Did you ever feel a sudden longing for baked beans?What? Where did that come from?! Soup is better.
In translating Frogs from ancient Greek to modern English, I am already participating in an act of aesthetic anachronism, and we have to accept that many of our ideas about how we receive the works of Aeschylus and Euripides are, more often than not, quite different than how they were viewed in antiquity. Then what about being “faithful” to the “original Greek”? I would suggest that there is no such thing: we do not have the original play script of Frogs as described earlier, and through the miracle and fortitude of diligent, through culturally predicated scholarship and textual transmission, and a textual version of the play has survived, perhaps remembered by actors and written down at some point after the first performance. But it has gone through a long series of adaptations, emendations, corrections, and interpretations—not all of which can or should be trusted today. We have no stage directions, no assigned character parts, no director’s notes, no information from the playwright about how the play might be staged. We have no program from the original performance, and no representations of that performance on stage in other media. Nor do we have the masks, costumes, or props, or even most of the theatre where it was first staged. In short, it is a miracle of scholarship that we have this play with us today at all.Normally I would disagree, but honestly, I have a weak spot for this particular play. I think it can genuinely be adapted for the better with the addition of anachronistic and/or culturally specific elements. Meineck’s translation is intended for performance, and doesn’t read well in and of itself; but there are no glaring errors I could see at a quick glance, and the scholarship is good. Even if it mentions the Wu-Tang Clan.

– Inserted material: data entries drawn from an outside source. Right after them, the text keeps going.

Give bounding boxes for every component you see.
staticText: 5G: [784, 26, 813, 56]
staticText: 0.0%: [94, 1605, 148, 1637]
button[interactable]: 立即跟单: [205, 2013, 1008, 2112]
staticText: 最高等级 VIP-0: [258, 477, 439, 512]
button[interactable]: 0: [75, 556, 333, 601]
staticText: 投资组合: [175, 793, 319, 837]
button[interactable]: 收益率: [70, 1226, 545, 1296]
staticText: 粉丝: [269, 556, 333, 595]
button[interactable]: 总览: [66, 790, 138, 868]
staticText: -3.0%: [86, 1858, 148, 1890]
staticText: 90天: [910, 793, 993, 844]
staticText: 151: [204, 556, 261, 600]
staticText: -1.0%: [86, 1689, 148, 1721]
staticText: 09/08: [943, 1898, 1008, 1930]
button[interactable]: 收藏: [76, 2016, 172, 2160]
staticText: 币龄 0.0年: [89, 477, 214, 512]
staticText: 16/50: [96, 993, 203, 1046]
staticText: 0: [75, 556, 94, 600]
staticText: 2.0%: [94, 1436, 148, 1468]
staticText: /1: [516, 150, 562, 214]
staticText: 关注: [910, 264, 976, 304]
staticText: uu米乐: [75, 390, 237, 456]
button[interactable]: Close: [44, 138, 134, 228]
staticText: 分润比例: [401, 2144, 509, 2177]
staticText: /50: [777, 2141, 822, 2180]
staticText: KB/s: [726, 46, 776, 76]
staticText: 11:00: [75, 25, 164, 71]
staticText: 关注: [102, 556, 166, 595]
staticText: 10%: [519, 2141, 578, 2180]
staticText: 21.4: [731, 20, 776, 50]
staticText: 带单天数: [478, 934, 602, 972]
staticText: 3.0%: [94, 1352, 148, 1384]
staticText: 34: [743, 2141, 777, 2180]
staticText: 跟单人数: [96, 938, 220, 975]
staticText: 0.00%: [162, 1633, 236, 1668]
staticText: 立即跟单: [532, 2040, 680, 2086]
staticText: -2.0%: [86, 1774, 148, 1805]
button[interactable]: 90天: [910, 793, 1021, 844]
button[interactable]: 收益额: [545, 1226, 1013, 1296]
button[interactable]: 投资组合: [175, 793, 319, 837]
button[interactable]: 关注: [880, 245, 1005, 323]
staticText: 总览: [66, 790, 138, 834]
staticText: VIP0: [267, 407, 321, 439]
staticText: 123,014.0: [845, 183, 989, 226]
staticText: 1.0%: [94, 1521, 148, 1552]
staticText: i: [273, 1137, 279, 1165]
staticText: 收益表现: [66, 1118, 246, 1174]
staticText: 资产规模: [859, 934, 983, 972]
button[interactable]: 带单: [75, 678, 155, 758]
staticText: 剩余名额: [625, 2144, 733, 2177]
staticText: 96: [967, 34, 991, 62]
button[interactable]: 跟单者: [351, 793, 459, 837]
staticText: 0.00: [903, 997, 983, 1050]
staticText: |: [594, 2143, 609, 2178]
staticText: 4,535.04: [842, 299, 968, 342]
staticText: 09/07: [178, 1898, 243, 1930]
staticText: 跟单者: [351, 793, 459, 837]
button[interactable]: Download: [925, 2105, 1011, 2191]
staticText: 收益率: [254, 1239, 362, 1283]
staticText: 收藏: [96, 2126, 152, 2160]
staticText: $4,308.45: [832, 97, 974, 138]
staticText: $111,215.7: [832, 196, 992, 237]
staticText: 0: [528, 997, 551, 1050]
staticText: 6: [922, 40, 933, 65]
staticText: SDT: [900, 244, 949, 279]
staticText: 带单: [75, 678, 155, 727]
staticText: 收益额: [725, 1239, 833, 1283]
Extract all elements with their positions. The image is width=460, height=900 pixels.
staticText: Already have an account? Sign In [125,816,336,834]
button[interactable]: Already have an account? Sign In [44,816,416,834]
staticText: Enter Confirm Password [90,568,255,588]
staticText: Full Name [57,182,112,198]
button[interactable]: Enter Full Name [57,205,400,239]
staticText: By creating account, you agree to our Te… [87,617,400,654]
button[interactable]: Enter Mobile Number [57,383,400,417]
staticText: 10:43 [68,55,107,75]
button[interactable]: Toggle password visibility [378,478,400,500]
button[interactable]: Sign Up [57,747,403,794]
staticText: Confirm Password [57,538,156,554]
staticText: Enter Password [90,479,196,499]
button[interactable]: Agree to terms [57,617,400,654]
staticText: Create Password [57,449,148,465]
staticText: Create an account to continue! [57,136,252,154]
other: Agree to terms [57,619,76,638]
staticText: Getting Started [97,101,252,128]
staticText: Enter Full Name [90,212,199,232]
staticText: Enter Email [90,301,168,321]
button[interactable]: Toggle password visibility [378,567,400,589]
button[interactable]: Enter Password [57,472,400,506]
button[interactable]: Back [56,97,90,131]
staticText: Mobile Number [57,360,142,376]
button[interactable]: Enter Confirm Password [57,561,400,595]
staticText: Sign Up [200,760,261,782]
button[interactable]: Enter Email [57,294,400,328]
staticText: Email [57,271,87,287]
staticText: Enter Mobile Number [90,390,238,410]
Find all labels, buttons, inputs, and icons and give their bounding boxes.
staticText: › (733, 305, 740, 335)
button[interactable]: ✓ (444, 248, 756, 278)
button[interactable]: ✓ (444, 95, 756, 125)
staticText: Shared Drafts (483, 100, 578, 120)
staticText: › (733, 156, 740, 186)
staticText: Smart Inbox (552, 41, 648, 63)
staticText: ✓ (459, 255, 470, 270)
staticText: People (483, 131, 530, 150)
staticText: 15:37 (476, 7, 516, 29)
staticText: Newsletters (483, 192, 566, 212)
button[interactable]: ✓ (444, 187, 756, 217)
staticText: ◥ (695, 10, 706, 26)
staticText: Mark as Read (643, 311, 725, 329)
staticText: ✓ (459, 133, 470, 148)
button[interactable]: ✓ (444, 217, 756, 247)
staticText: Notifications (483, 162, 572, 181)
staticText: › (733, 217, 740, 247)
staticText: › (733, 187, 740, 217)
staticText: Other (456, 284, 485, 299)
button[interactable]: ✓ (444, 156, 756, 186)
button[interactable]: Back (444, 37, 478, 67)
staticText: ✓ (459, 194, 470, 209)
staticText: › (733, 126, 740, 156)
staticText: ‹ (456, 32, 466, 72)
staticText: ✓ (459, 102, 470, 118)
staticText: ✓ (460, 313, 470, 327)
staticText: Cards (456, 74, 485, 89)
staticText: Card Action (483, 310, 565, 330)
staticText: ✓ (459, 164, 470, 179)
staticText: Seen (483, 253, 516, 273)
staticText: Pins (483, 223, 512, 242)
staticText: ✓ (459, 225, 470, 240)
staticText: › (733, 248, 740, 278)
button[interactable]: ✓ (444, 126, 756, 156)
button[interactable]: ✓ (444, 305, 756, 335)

Frogs was first performed at the Dionysian Lenaia festival in January 405 BCE, where it won first prize. This would have been just a single daytime performance, probably at the theatre at the Sanctuary of Dionysos Eleuthereus on the southeast slope of the Acropolis. We do not know when the text of Frogs was first written down, whether by Aristophanes himself or by somebody in his circle, or if it is a later version from a few years after the original performance. In any event we do not have that text. The Greek text of Frogs that we have today has been meticulously reconstructed from over eighty manuscripts from the tenth to sixteenth centuries CE and two papyrus texts from the fifth and sixth centuries CE. These versions have been corrected, edited, and interpreted by many scholars from the medieval period on, and were probably copies of texts collected and edited by the Alexandrian scholars in the Hellenistic period. Scholars today are still involved in interpreting the text we have based on new information about Athens at the time, and the latest interpretations of both existing and emerging texts. It does seem clear that there were very few copies, and perhaps only one edition, of Frogs in the hundred years following the first performance, and the play did not become more widely copied until Alexandrian scholars and others became interested in establishing collections of classical playwrights.